The experiment demonstrated no differences in appearance, pH, assay, degradants and odour between the control and test samples when exposed to 1.2 million Lux hours and the data is presented in Table 18.
The solution throughout the study remained clear and free from particulates with a pH for both active and placebo of 3.9 with and without foil. The assay results show no significant differences between the exposed vial and the control vial wrapped in foil.
The product is not sensitive to light and a clear glass vial is suitable for storage and presentation of the CBD IV and Placebo solution.
The proposed method of delivery for e.g. an IV product for neonatal hypoxia is slow bolus injection (Potentially via a catheter).
To test compatability with a diluent, 30 mL of a 3 mg/mL CBD solution (90 mg) was injected into a 500 mL 5% glucose infusion bag and left for a period of 24 hours at ambient to determine any physical or chemical incompatibility.
5 mL samples were removed from the infusion bag using a 5 mL syringe on the outlet valve at 0, 0.5, 1, 2, 4 and 24 hours after injection. At each time point the bag was inspected under a polarised light box to check for any precipitation. The results are illustrated in Table 19 below.

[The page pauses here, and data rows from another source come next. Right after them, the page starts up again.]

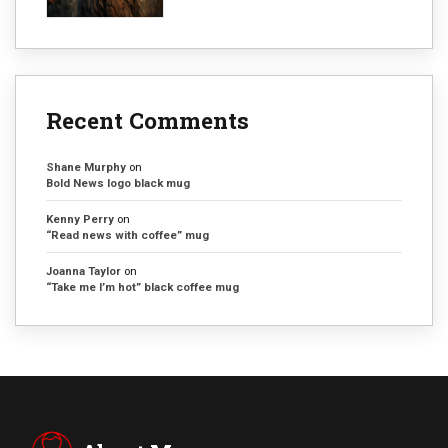
Recent Comments
Shane Murphy
on
Bold News logo black mug
Kenny Perry
on
“Read news with coffee” mug
Joanna Taylor
on
“Take me I’m hot” black coffee mug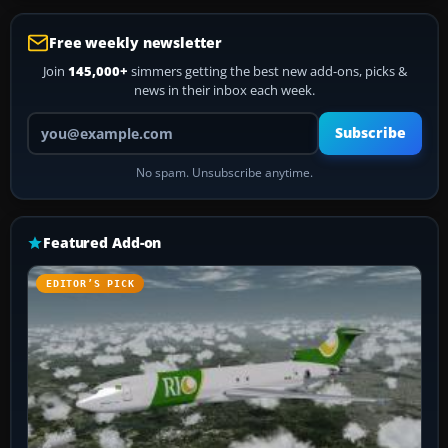
Free weekly newsletter
Join
145,000+
simmers getting the best new add-ons, picks &
news in their inbox each week.
Your email address
Subscribe
No spam. Unsubscribe anytime.
Featured Add-on
EDITOR’S PICK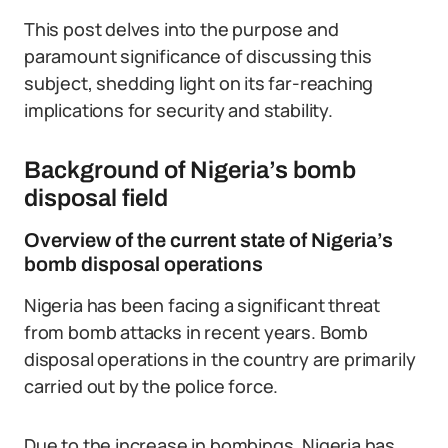
This post delves into the purpose and
paramount significance of discussing this
subject, shedding light on its far-reaching
implications for security and stability.
Background of Nigeria’s bomb
disposal field
Overview of the current state of Nigeria’s
bomb disposal operations
Nigeria has been facing a significant threat
from bomb attacks in recent years. Bomb
disposal operations in the country are primarily
carried out by the police force.
Due to the increase in bombings, Nigeria has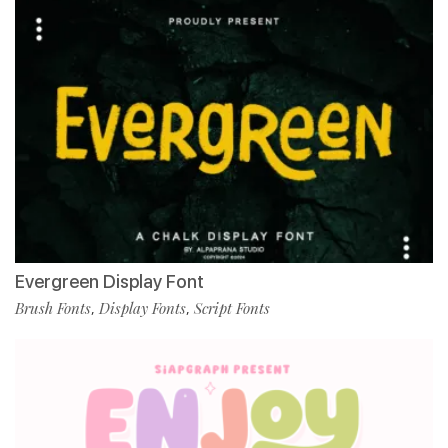
Evergreen Display Font
Brush Fonts
Display Fonts
Script Fonts
,
,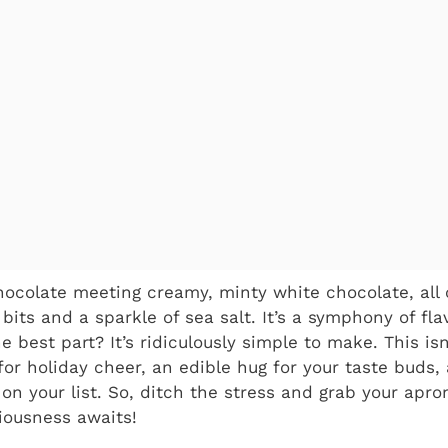
hocolate meeting creamy, minty white chocolate, all
its and a sparkle of sea salt. It’s a symphony of fla
e best part? It’s ridiculously simple to make. This isn’
or holiday cheer, an edible hug for your taste buds,
on your list. So, ditch the stress and grab your apron
ciousness awaits!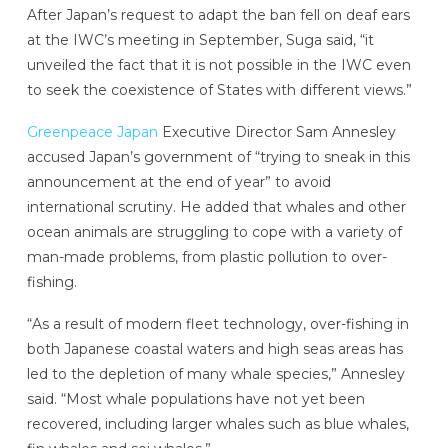
After Japan’s request to adapt the ban fell on deaf ears
at the IWC’s meeting in September, Suga said, “it
unveiled the fact that it is not possible in the IWC even
to seek the coexistence of States with different views.”
Greenpeace Japan
Executive Director Sam Annesley
accused Japan’s government of “trying to sneak in this
announcement at the end of year” to avoid
international scrutiny. He added that whales and other
ocean animals are struggling to cope with a variety of
man-made problems, from plastic pollution to over-
fishing.
“As a result of modern fleet technology, over-fishing in
both Japanese coastal waters and high seas areas has
led to the depletion of many whale species,” Annesley
said. “Most whale populations have not yet been
recovered, including larger whales such as blue whales,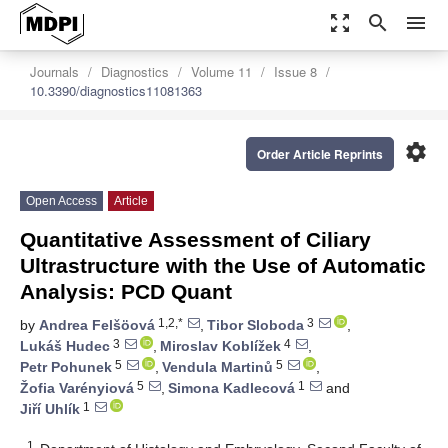
zoom_out_map
search
menu
Journals
Diagnostics
Volume 11
Issue 8
10.3390/diagnostics11081363
settings
Order Article Reprints
Open Access
Article
Quantitative Assessment of Ciliary
Ultrastructure with the Use of Automatic
Analysis: PCD Quant
1,2,*
3
by
Andrea Felšöová
,
Tibor Sloboda
,
3
4
Lukáš Hudec
,
Miroslav Koblížek
,
5
5
Petr Pohunek
,
Vendula Martinů
,
5
1
Žofia Varényiová
,
Simona Kadlecová
and
1
Jiří Uhlík
1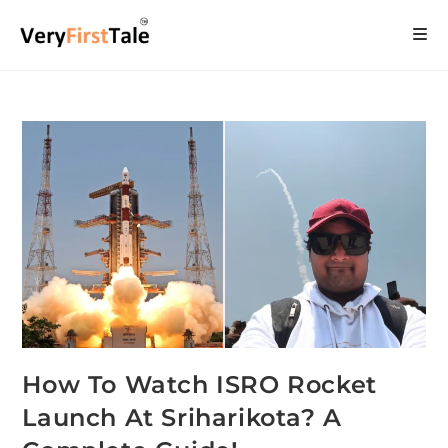
How To Watch ISRO Rocket
Launch At Sriharikota? A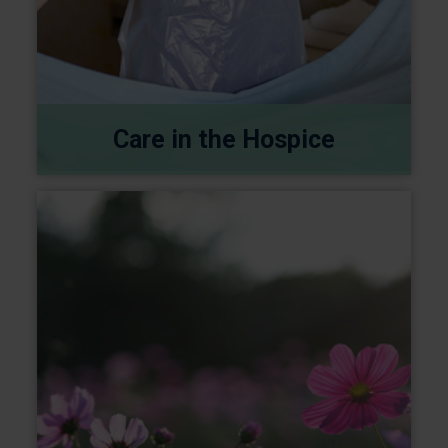
Care in the Hospice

At all time points the solution remained clear and free from particulates. There was some residual volume in the syringe and the needle that may account for the mass balance. CBD IV solution is compatible with glucose 5% for a period of 24 hours tested.
The rationale for the 5% glucose infusion bag stems from the properties being very similar to the IV formulation with a pH of approximately 4 and an osmolality of close to 300 (maintaining isotonicity).
CBD IV solution is compatible with glucose 5% for a period of 24 hours tested. In addition, the pH remains unchanged over the 24 hour period and maintains pH of the glucose infusion bag of approx. 4.2.
The preferred formulation was tested on a Malvern Zetasizer in order to measure the particle size of the micelles produced by the formulation.
Table 20 below details the average size of the particles of four batches of the formulation. As can be seen the particle size of all formulations is very consistent. All batches were shown to produce average micelle size of less than 20 nanometers. Such particle size may be important to enable faster uptake of the active agent into cells.